Wie de gebouwen van afstand ziet en de entrees binnenkomt met de majestueuze trappartij is meteen verkocht. Niet voor niets waren de appartementen ook razendsnel verhuurd. Maar wat wil je in zo’n gebouw, mooi gepositioneerd achter het NS-station. Martin Veerman: “In het voorjaar is de laatste hand gelegd aan de beplanting rond het gebouw en de gecreëerde binnentuin. Het was een prachtig gebouw en het is een prachtig gebouw geworden. Met een welkome nieuwe functie.”

 

De appartementen zijn aangesloten op stadsverwarming en verder voorzien van koud/warm water en ventilatie met een CO2-gestuurde MV-box.


Projectpartners

Opdrachtgever, ontwerp: Hagedoorn Ontwikkeling
Architectuur gevel: A&R10
Bouw: Coen Hagedoorn Bouw
Constructie: Ingenieursbureau List
W-installatie: Putman
E-installatie: DME Installatie Groep


Crematorium wordt trafostation

Hagedoorn Ontwikkeling is in het ontwerp zorgvuldig omgesprongen met het voormalige crematorium dat als aanbouw aan het gebouw zit. Martin Veerman, technisch directeur van Coen Hagedoorn Bouw: “Een aanbouw met daarnaast de schoorsteen die bouwkundig aan de zijgevel hing. We hebben de aanbouw omgeturnd in een trafostation.

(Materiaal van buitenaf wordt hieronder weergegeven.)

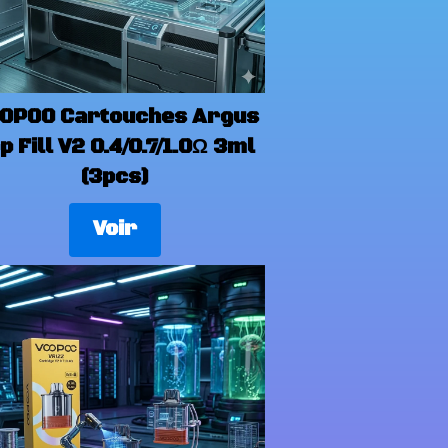
OPOO Cartouches Argus
p Fill V2 0.4/0.7/1.0Ω 3ml
(3pcs)
Voir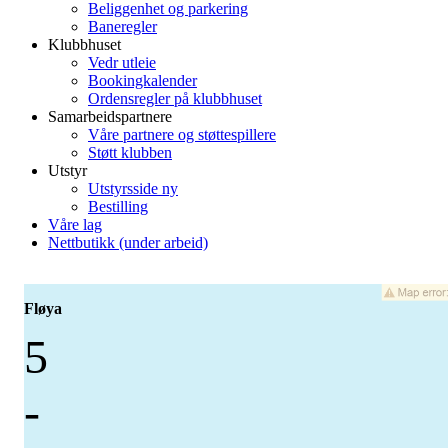
Beliggenhet og parkering
Baneregler
Klubbhuset
Vedr utleie
Bookingkalender
Ordensregler på klubbhuset
Samarbeidspartnere
Våre partnere og støttespillere
Støtt klubben
Utstyr
Utstyrsside ny
Bestilling
Våre lag
Nettbutikk (under arbeid)
Fløya
5
-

Maar daarvoor gelden eisen ten aanzien van diepe doorvoer van leidingen. Daarom hebben we een nieuwe verdiepte aanbouw op een betonnen fundering/constructie gemaakt, de schoorsteen daarop laten rusten en het bestaande kapje weer bovenop de bakstenen opbouw teruggeplaatst. Het beeld is hetzelfde, maar er is heel veel gebeurd. Maar dat geldt voor het hele gebouw waar écht wat gebeurd is.”